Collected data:

────────────────

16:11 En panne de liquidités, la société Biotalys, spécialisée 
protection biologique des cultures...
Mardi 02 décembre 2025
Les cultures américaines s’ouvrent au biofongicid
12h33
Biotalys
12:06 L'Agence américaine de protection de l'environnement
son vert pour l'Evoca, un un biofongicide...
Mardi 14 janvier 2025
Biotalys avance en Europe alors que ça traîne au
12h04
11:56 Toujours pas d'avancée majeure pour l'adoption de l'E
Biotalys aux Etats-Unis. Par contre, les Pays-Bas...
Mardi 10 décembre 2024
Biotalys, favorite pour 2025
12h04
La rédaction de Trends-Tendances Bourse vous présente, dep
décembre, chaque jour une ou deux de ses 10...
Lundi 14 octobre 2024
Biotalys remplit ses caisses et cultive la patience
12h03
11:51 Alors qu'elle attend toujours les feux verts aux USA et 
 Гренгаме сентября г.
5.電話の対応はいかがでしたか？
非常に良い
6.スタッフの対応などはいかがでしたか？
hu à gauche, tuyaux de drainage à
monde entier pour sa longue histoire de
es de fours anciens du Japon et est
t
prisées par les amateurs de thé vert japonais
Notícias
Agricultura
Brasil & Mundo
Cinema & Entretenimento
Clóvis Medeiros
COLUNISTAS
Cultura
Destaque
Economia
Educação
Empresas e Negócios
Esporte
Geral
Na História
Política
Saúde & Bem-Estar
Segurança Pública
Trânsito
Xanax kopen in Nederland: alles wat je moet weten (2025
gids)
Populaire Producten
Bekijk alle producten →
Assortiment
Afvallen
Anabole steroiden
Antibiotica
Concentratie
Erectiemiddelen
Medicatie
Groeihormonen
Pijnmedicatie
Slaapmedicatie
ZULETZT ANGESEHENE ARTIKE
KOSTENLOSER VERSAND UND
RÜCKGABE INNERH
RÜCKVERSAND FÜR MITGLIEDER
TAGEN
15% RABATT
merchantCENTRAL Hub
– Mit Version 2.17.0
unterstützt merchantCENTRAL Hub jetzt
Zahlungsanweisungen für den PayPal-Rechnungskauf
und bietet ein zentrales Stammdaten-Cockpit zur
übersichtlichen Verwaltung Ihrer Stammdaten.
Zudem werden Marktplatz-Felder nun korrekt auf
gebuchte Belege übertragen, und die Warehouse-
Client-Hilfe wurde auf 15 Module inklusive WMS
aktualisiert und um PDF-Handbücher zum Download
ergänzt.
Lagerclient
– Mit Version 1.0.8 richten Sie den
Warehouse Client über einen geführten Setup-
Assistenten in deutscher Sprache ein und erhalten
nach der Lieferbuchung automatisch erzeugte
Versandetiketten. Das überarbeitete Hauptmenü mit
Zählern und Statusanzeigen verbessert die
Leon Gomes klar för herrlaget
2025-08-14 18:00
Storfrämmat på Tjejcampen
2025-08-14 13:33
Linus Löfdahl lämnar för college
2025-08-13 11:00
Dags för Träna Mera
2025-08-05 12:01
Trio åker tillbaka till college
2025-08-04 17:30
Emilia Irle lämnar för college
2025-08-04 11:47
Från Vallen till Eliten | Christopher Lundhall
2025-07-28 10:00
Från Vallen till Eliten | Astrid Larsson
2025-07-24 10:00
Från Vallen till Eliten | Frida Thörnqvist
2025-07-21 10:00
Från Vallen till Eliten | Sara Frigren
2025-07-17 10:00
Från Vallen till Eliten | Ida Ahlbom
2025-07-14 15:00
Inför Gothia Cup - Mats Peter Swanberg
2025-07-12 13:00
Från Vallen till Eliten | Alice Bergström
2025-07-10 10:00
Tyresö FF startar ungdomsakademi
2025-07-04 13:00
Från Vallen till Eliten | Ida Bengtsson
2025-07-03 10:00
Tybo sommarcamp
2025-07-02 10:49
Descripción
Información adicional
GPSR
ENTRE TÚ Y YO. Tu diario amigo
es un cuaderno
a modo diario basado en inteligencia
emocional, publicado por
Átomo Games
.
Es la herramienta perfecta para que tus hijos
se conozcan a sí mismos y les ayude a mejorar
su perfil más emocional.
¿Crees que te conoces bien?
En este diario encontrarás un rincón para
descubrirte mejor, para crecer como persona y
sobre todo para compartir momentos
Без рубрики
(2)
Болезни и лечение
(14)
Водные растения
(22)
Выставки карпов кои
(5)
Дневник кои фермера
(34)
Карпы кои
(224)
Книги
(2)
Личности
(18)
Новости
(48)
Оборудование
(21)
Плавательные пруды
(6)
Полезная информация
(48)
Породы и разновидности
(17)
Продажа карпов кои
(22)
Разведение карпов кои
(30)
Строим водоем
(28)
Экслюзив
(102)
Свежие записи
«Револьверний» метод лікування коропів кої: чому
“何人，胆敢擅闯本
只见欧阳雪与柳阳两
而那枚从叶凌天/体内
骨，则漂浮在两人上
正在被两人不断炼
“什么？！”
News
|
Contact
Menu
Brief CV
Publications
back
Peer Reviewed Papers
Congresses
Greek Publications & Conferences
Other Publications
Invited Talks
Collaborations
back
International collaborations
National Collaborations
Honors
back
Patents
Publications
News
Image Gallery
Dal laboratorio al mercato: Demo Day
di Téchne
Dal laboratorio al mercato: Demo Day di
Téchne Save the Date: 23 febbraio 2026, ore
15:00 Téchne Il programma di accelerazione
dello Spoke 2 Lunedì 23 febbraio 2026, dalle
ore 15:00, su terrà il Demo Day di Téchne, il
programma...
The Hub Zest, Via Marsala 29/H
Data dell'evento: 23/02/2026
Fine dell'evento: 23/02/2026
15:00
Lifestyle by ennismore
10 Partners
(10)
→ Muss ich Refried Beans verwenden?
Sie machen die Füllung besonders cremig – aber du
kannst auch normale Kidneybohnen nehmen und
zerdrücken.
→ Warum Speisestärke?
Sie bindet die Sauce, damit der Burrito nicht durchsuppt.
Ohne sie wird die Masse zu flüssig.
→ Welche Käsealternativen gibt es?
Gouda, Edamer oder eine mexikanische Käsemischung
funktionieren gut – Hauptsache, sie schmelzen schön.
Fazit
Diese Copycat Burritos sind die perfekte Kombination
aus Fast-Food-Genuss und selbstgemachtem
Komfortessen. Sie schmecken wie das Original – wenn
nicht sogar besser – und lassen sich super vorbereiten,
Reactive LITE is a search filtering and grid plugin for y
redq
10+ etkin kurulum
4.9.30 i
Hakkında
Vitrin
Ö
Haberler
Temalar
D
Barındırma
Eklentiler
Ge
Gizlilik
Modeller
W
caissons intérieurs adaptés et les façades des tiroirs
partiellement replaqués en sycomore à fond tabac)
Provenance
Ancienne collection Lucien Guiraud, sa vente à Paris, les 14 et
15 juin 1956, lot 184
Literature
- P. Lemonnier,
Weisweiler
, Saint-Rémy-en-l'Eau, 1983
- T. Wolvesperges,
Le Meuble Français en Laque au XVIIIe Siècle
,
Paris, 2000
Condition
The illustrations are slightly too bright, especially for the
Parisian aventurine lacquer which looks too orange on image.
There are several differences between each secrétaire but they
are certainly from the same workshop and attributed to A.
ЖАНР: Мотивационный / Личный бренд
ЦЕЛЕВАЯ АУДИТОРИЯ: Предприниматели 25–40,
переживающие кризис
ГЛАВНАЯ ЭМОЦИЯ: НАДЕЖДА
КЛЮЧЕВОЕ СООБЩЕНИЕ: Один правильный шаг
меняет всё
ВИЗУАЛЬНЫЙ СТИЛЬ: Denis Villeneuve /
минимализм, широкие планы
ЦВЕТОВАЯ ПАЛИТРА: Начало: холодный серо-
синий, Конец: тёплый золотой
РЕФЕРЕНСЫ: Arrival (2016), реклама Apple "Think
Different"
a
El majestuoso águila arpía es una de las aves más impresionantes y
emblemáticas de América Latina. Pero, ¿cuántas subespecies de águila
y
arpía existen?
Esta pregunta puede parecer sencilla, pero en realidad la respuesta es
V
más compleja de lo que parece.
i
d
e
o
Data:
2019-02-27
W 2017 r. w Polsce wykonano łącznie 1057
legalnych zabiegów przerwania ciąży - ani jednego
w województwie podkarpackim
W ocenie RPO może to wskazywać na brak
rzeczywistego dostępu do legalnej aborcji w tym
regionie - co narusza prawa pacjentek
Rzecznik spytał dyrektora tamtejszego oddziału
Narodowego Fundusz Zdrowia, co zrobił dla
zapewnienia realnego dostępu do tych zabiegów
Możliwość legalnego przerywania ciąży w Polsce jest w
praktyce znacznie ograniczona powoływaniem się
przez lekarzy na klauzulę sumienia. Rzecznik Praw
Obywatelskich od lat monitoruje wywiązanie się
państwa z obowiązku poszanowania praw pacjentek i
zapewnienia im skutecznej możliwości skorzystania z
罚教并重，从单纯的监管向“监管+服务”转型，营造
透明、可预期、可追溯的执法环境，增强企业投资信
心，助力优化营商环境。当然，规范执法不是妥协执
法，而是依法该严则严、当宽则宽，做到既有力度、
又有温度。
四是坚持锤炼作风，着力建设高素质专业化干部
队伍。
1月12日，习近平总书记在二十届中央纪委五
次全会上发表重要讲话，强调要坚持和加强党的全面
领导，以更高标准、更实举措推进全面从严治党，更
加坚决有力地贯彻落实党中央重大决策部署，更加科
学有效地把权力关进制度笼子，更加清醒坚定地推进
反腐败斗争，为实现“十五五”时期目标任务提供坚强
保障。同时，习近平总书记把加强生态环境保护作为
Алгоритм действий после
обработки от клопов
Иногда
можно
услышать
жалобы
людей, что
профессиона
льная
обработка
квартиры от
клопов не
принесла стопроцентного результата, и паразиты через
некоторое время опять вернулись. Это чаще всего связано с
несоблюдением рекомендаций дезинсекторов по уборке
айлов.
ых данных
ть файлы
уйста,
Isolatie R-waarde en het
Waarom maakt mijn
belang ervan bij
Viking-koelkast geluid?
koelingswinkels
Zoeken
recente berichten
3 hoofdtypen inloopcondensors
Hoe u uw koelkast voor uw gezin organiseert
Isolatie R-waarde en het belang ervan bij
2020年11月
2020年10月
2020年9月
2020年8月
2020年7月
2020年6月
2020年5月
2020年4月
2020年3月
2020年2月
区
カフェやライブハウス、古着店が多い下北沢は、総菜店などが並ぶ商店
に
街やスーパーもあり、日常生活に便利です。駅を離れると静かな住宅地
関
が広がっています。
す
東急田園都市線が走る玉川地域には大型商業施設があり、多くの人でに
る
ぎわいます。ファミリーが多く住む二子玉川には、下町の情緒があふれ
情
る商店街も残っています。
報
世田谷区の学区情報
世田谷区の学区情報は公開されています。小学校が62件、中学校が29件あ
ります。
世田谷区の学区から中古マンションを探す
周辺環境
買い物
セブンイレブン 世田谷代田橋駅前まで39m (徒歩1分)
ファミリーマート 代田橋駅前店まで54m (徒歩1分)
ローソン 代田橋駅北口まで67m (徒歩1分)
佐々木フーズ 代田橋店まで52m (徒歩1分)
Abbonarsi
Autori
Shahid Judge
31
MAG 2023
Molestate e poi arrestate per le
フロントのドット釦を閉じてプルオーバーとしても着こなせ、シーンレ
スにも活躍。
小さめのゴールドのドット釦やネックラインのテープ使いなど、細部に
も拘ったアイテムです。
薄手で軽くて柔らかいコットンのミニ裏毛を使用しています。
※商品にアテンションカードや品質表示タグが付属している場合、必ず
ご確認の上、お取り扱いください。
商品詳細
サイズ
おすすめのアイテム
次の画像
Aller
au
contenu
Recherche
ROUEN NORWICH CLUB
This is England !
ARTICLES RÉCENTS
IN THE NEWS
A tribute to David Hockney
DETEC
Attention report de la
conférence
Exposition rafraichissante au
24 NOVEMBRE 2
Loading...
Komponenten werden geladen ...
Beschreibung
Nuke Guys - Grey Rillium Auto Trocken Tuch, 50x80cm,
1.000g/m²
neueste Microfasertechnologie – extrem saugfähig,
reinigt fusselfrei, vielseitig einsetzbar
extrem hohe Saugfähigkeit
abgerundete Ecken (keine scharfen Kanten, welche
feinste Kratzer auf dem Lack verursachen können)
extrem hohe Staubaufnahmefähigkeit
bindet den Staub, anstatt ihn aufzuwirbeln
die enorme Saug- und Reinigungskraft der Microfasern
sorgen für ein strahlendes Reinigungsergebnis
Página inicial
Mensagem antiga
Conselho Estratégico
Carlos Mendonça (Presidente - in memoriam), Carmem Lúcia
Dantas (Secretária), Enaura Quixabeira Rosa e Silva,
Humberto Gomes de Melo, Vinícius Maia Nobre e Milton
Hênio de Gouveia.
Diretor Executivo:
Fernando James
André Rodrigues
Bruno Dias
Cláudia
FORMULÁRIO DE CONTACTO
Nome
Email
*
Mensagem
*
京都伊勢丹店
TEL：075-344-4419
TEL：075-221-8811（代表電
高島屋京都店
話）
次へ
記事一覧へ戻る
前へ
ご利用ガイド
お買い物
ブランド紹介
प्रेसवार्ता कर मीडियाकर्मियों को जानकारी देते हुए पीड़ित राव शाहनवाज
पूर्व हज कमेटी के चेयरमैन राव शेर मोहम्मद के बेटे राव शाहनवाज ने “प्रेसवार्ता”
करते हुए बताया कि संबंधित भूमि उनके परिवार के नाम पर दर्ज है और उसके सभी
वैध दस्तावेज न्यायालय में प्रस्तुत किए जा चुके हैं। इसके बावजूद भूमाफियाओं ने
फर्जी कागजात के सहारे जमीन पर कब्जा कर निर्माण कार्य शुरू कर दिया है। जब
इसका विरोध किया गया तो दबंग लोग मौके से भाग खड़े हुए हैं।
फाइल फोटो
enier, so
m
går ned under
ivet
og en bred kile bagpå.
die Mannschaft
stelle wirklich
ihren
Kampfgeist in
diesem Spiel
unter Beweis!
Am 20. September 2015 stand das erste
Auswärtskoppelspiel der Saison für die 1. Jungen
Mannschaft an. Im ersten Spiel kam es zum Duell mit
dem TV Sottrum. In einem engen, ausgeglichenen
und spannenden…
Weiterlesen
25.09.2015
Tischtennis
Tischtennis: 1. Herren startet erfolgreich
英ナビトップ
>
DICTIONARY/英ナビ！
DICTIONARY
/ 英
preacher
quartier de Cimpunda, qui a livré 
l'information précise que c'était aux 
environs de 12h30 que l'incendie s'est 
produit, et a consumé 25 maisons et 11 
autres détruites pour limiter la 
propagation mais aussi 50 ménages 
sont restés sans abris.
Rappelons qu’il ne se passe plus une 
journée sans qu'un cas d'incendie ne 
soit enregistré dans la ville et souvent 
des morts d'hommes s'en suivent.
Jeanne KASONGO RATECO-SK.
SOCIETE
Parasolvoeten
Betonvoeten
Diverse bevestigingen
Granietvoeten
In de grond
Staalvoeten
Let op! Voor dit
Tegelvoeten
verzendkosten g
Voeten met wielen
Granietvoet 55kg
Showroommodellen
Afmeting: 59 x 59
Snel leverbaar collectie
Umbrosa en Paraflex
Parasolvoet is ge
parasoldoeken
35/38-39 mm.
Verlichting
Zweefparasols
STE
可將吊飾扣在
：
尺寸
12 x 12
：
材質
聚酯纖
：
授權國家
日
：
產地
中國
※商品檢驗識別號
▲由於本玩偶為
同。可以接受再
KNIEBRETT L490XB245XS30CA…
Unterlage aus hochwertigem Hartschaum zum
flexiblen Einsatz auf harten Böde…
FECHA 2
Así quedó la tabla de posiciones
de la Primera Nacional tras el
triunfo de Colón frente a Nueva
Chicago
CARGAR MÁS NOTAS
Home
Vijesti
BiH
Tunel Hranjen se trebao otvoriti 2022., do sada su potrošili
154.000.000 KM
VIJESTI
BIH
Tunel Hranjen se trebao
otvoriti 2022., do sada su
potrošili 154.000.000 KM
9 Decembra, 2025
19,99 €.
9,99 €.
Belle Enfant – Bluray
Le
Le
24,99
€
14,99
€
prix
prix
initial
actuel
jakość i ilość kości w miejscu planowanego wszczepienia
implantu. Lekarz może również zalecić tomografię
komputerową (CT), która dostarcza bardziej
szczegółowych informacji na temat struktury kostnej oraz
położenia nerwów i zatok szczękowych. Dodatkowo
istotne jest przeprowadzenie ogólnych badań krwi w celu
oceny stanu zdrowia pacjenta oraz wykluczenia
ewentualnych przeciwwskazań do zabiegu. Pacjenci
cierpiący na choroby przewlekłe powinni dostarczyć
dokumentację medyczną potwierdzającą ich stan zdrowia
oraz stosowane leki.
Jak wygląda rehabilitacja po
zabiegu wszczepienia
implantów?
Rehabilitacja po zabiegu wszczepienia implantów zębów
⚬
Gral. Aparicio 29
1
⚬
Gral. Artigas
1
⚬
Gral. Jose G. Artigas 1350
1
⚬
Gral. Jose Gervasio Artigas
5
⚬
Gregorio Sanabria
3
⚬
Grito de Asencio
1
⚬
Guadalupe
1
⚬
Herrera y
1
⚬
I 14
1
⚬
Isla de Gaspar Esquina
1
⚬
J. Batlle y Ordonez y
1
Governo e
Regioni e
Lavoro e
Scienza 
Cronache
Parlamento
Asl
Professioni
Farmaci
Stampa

────────────────

**To do:**
Take the records above and return, word for word, only the lines that fall from the line with "DICTIONARY/英ナビ！" to the line with "Parasolvoet is ge", both of them included.

**Worked solution:**
DICTIONARY/英ナビ！
DICTIONARY
/ 英
preacher
quartier de Cimpunda, qui a livré 
l'information précise que c'était aux 
environs de 12h30 que l'incendie s'est 
produit, et a consumé 25 maisons et 11 
autres détruites pour limiter la 
propagation mais aussi 50 ménages 
sont restés sans abris.
Rappelons qu’il ne se passe plus une 
journée sans qu'un cas d'incendie ne 
soit enregistré dans la ville et souvent 
des morts d'hommes s'en suivent.
Jeanne KASONGO RATECO-SK.
SOCIETE
Parasolvoeten
Betonvoeten
Diverse bevestigingen
Granietvoeten
In de grond
Staalvoeten
Let op! Voor dit
Tegelvoeten
verzendkosten g
Voeten met wielen
Granietvoet 55kg
Showroommodellen
Afmeting: 59 x 59
Snel leverbaar collectie
Umbrosa en Paraflex
Parasolvoet is ge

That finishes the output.